● Work task
For the data below, count the lines that have the string "Valaliky" and state that number by itself.

—————

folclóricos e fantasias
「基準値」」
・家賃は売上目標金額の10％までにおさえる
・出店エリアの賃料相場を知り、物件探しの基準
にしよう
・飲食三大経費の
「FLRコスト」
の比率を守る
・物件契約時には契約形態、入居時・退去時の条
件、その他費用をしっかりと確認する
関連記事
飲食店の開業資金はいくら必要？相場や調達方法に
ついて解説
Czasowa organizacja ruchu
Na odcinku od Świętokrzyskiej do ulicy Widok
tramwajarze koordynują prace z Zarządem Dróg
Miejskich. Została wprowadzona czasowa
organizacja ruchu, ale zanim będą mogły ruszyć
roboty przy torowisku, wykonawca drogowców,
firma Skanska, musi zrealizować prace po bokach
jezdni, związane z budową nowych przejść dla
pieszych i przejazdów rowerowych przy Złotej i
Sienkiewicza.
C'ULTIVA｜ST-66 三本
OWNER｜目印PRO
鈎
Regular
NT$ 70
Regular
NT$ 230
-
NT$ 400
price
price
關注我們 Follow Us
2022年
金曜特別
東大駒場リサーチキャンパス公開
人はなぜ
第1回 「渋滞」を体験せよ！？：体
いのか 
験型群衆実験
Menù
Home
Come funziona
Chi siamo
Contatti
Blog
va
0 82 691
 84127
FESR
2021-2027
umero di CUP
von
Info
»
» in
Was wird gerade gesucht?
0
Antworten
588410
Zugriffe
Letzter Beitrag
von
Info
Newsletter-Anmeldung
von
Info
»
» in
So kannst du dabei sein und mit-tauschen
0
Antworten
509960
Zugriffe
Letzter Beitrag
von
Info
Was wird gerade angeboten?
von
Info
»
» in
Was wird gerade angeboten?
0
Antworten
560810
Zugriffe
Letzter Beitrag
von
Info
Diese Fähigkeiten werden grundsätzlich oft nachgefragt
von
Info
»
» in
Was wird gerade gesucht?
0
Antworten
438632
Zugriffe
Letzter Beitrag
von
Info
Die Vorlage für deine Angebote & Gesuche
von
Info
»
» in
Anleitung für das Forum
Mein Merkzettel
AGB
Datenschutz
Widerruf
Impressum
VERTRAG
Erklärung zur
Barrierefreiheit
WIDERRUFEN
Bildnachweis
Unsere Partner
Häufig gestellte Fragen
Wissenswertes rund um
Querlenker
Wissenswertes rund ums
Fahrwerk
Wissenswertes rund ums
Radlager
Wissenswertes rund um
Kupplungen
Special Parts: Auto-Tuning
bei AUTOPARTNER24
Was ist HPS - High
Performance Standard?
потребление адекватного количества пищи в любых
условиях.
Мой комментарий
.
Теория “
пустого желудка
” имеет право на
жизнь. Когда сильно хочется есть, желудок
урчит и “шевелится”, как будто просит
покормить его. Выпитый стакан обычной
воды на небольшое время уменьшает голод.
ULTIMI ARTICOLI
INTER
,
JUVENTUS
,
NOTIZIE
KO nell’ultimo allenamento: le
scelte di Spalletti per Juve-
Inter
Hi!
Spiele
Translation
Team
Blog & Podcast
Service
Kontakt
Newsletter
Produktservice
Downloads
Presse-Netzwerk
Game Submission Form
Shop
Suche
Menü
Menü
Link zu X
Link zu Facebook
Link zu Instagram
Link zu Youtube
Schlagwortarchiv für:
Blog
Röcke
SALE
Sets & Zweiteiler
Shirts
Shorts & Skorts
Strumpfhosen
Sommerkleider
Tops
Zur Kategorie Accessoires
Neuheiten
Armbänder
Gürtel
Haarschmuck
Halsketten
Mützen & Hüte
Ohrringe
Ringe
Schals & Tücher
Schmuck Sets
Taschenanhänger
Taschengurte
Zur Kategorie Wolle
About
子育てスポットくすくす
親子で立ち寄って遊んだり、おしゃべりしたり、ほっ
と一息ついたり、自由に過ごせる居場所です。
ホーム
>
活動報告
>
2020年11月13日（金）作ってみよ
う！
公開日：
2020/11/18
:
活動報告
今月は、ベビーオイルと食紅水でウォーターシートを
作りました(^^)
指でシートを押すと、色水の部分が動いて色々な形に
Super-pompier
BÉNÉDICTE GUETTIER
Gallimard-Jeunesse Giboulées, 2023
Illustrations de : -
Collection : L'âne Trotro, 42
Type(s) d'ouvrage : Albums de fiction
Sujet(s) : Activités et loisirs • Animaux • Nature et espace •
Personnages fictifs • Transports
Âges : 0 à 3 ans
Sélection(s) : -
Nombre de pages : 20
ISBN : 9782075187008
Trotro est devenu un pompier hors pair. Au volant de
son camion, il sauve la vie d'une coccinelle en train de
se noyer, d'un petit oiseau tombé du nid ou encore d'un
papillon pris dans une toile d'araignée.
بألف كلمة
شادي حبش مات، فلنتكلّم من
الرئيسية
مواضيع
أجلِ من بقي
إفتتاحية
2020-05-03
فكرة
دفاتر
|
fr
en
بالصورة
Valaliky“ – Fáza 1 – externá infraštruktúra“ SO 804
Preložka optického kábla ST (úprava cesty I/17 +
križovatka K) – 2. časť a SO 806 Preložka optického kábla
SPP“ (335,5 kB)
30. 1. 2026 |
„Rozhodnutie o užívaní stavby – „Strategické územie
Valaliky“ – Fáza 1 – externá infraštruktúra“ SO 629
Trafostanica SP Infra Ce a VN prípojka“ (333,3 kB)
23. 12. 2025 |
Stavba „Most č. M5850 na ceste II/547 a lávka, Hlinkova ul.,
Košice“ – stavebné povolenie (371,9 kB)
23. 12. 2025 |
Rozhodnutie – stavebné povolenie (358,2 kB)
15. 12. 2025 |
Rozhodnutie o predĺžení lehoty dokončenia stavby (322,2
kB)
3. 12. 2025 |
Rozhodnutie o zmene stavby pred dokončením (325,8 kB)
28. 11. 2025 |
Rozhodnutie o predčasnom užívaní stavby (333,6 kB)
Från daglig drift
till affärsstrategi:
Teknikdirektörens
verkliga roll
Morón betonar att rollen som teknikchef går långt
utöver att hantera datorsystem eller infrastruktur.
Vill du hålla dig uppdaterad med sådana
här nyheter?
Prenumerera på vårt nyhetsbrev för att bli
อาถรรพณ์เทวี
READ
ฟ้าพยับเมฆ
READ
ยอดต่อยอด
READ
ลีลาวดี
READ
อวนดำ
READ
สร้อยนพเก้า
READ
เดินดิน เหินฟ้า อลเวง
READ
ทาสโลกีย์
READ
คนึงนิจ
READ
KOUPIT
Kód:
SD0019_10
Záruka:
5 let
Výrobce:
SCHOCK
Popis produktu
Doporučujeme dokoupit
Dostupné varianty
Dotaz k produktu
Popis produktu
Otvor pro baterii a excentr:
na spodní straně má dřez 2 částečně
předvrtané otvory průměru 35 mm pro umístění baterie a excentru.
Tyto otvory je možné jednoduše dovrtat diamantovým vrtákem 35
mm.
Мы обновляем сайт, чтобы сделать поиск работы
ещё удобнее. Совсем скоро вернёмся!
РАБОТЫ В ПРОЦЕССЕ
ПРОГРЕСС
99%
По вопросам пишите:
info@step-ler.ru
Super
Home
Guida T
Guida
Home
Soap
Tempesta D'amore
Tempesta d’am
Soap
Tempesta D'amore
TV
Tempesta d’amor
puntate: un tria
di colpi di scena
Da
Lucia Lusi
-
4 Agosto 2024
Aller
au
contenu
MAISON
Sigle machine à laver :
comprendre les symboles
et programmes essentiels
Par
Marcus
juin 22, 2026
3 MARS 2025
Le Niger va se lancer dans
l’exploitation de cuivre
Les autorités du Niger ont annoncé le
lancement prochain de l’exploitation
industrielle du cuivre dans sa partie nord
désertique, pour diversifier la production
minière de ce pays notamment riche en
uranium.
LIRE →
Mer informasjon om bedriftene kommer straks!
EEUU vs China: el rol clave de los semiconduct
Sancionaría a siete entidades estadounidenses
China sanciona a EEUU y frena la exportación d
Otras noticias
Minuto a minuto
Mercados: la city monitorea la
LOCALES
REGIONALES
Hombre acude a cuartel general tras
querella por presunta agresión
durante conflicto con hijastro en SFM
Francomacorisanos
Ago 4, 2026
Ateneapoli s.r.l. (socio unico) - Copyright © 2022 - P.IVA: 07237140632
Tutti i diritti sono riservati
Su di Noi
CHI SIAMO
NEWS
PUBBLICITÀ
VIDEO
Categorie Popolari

—————

● Task solution
2